Me hundí en un viejo sofá. Me encontraba mugriento, muerto de hambre y derrotado. Estaba exhausto, al igual que mis pistas.

Algunos decían que Caballo Blanco era un fugitivo; otros habían oído que era un boxeador que huía como una especie de castigo autoimpuesto tras matar a golpes a un tipo en el ring. Nadie sabía su nombre, su edad o de dónde venía. Era como un pistolero del Lejano Oeste cuyas únicas huellas eran unos cuantos cuentos chinos y el olor a cigarrillo. Las descripciones y avistamientos estaban por todas partes; aldeanos que vivían a distancias imposibles unos de otros juraban haberlo visto viajando a pie el mismo día y lo describían dentro de una amplia escala que iba de «divertido y simpático» a «raro y gigantesco».

Pero en todas las versiones de la leyenda de Caballo Blanco siempre se repetían algunos detalles básicos: había llegado a México años atrás y se había internado en las salvajes e impenetrables Barrancas del Cobre para vivir entre los tarahumaras, una tribu casi mítica de superatletas de la Edad de Piedra. Los tarahumaras quizá sean las personas más sanas y serenas del planeta, y los más grandes corredores de todos los tiempos.

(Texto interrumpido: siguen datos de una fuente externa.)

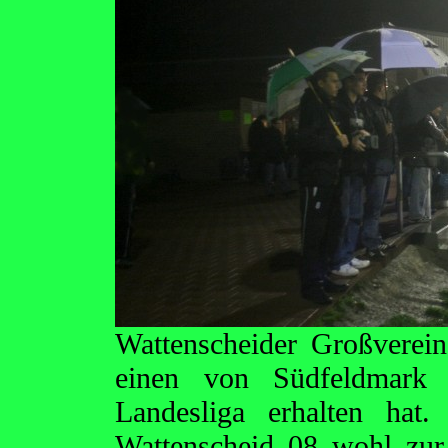
Wattenscheider Großverei
einen von Südfeldmark e
Landesliga erhalten hat
Wattenscheid 08 wohl zur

Cuando se trata de distancias enormes, nada puede vencer a un corredor tarahumara. Ni un caballo de carreras, ni un guepardo ni un maratonista olímpico. Pocas personas han visto a los tarahumaras en acción, pero a lo largo de los siglos han ido filtrándose desde las barrancas historias asombrosas acerca de su resistencia y tranquilidad sobrehumana. Un explorador jura haber visto a un tarahumara cazando un ciervo con sus propias manos, persiguiendo al animal hasta que cayó muerto de agotamiento y «las pezuñas se le desprendieron». Otro aventurero pasó diez horas escalando las Barrancas del Cobre a lomo de mula, mientras que un corredor tarahumara hizo el mismo viaje en noventa minutos.

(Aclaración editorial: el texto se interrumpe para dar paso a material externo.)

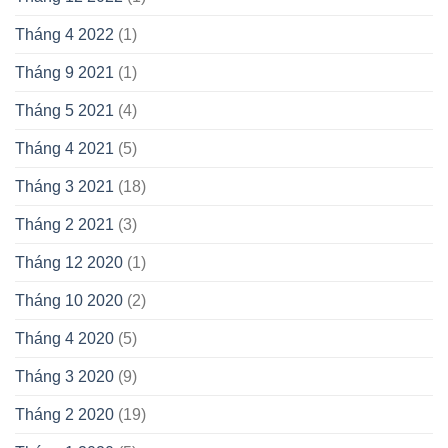
Tháng 4 2022
(1)
Tháng 9 2021
(1)
Tháng 5 2021
(4)
Tháng 4 2021
(5)
Tháng 3 2021
(18)
Tháng 2 2021
(3)
Tháng 12 2020
(1)
Tháng 10 2020
(2)
Tháng 4 2020
(5)
Tháng 3 2020
(9)
Tháng 2 2020
(19)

«Prueba esto», dijo una mujer tarahumara una vez a un explorador exhausto que se derrumbó al pie de una montaña. La mujer le extendió un mate lleno de un líquido turbio. El explorador dio unos pocos tragos y, asombrado, sintió una nueva energía que corría por sus venas. Se puso de pie y escaló la montaña como un sherpa con sobredosis de cafeína. Los tarahumaras, contaría después el explorador, también custodian la receta de un alimento energético especial que los deja en forma, poderosos e imparables: unos pocos bocados tienen el suficiente contenido nutricional para permitirles correr todo el día sin descanso.

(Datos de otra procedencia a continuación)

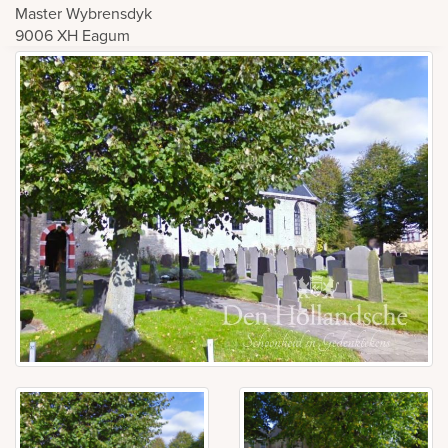
Master Wybrensdyk
9006 XH
Eagum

Pero, sean cuales sean los secretos ocultos de los tarahumaras, los han ocultado bien. Hoy en día, los tarahumaras viven en las laderas de unos acantilados más altos que el nido de un halcón, en un territorio que pocas personas han visto. Las barrancas son un «mundo perdido» en el medio de la más remota zona salvaje de Norteamérica, como un Triángulo de las Bermudas tierra adentro, famoso por tragarse a los inadaptados y desesperados que se pierden en su seno. Muchas cosas terribles pueden ocurrir ahí, y probablemente ocurrirán. Aun cuando sobrevivas a los jaguares devora hombres, las serpientes mortales y el calor abrasador, todavía tendrás que enfrentarte a la «fiebre del cañón», el delirio al que puede conducirte la inquietante desolación de las barrancas. Mientras más te internas en ellas, mayor es la sensación de una cripta que se cierra a tu alrededor. Los muros se estrechan, las sombras se extienden, el eco de los fantasmas te susurra al oído; todas las salidas parecen terminar en una roca escarpada. Varios exploradores extraviados cayeron en tal estado de locura y desesperación que se cortaron la garganta o se arrojaron al vacío. No sorprende, entonces, que pocos extraños hayan visto la tierra de los tarahumaras.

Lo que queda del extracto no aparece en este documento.